As to these matters it should be made the duty of the department
superintendent specially to report.
Meanwhile the Government should afford transportation to any religious
or secular teachers who are duly accredited by respectable societies
and supported, in whole or in part, from the funds of such societies.
As a general rule the refugees will probably sooner be able to pay
their clergymen than to provide the requisite number of teachers
for their children: The freedmen of New Berne have recently invited
a private of the Forty-third Massachusetts Volunteers, named Edward
Fitz, of the Methodist persuasion and having a license to preach,
to become their pastor, at a salary of $1,000 a year.
The organization proposed will be incomplete in these parts of
the superintendencies here spoken of, in which the ordinary courts
of justice are suspended, unless temporary provision be made for
a magistracy, through whose action these people may learn the important
lesson that the obedience which, as slaves, they paid to the will
of a master, must now be rendered by them as freedmen to established
law, care being taken not to encourage them to become litigious.
In this view the Commission recommend that wherever, throughout
the superintendencies aforesaid, justices of the peace and circuit
and other judges have ceased to hold their sessions a provost-judge,
if he be not already appointed, should be.
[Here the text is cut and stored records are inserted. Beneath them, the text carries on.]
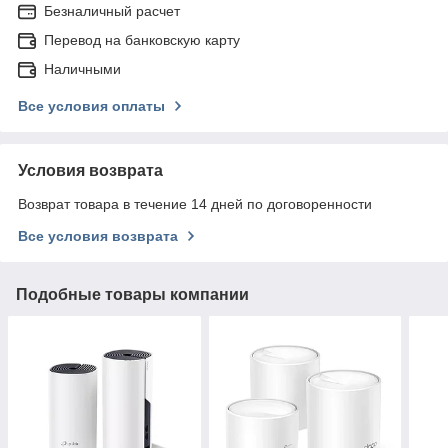
Безналичный расчет
Перевод на банковскую карту
Наличными
Все условия оплаты
Условия возврата
Возврат товара в течение 14 дней по договоренности
Все условия возврата
Подобные товары компании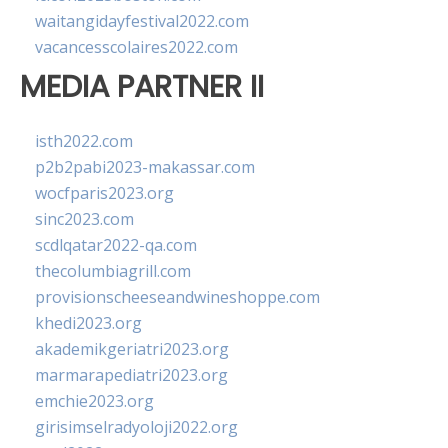
waitangidayfestival2022.com
vacancesscolaires2022.com
MEDIA PARTNER II
isth2022.com
p2b2pabi2023-makassar.com
wocfparis2023.org
sinc2023.com
scdlqatar2022-qa.com
thecolumbiagrill.com
provisionscheeseandwineshoppe.com
khedi2023.org
akademikgeriatri2023.org
marmarapediatri2023.org
emchie2023.org
girisimselradyoloji2022.org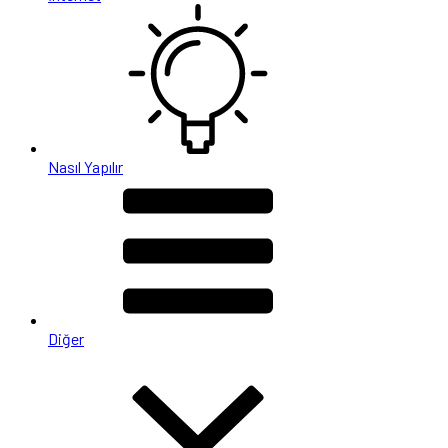
Nasıl Yapılır
Diğer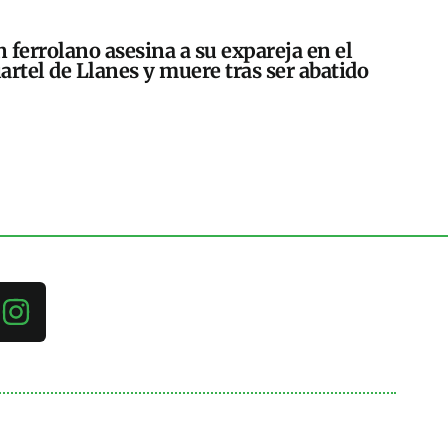
 ferrolano asesina a su expareja en el
artel de Llanes y muere tras ser abatido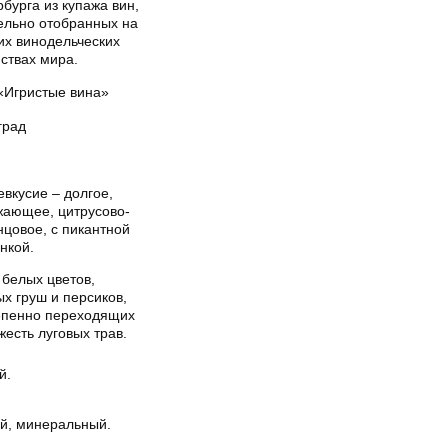
бурга из купажа вин,
ельно отобранных на
их винодельческих
ствах мира.
«Игристые вина»
град
вкусие – долгое,
жающее, цитрусово-
нцовое, с пикантной
нкой.
 белых цветов,
х груш и персиков,
епенно переходящих
жесть луговых трав.
й.
ий, минеральный.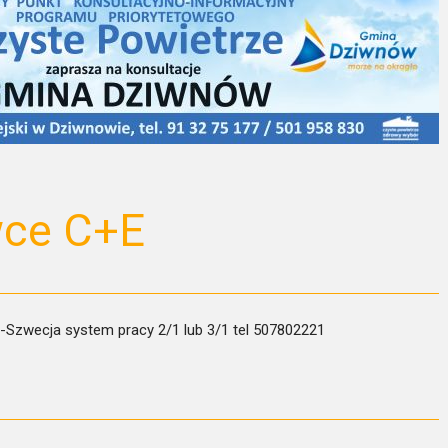
wce C+E
-Szwecja system pracy 2/1 lub 3/1 tel 507802221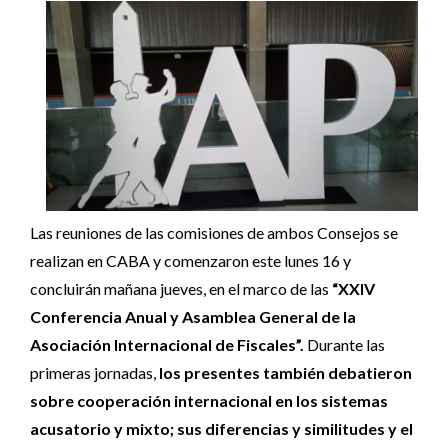
Las reuniones de las comisiones de ambos Consejos se
realizan en CABA y comenzaron este lunes 16 y
concluirán mañana jueves, en el marco de las
“XXIV
Conferencia Anual y Asamblea General de la
Asociación Internacional de Fiscales”.
Durante las
primeras jornadas,
los presentes también debatieron
sobre cooperación internacional en los sistemas
acusatorio y mixto; sus diferencias y similitudes y el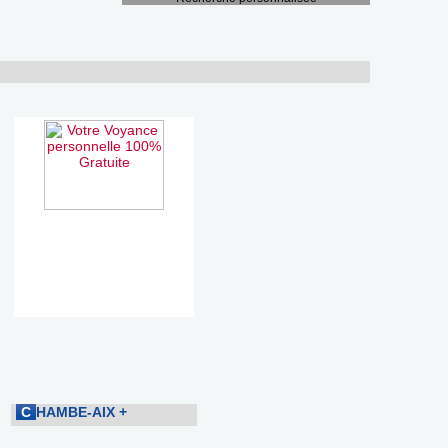
C
HAMBE-AIX
+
The lack of such an officer
at Port Royal is very much felt.
They further recommend that the proper department superintendent
be vested with authority to bring to conciliation and settlement
all difficulties arising between freedmen, except where resort to
a provost-judge or other legal tribunal becomes necessary. Where
a case of difficulty occurring between a freedman and a white man
goes before a provost-marshal or provost-judge, or before any regularly
established legal tribunal, it should be made the duty of the department
superintendent so far to act as friend and adviser for the freedman
as to see to it that his case is fairly presented and tried, and
to this end, in important cases, where necessary, to employ legal
counsel. In all these cases the department superintendent should
give such counsel and advice as shall tend to justice between the
parties, acting in person when practicable, but, if necessary, he
may be allowed to appoint the appropriate resident superintendent
to act for him as deputy during his absence in the settlement of
minor cases.
It should be specially recommended to the department superintendent,
in the settlement of all personal difficulties between these people,
to act as arbitrator rather than as formal judge, adopting the general
principles governing courts of conciliation. And it is confidently
believed by the Commission that if he shall succeed in gaining the
confidence of the freedmen under his charge he will, with rare exceptions,
be able amicably and satisfactorily to adjust such difficulties
without further resort to law.
As to the mode of appointment of superintendents and employes above
proposed, the Commission suggests as follows:
That the department superintendents be appointed by the Secretary
of War.
That the resident superintendents and assistant superintendents
be nominated to the superintendent-general by the respective department
superintendents for confirmation or rejection.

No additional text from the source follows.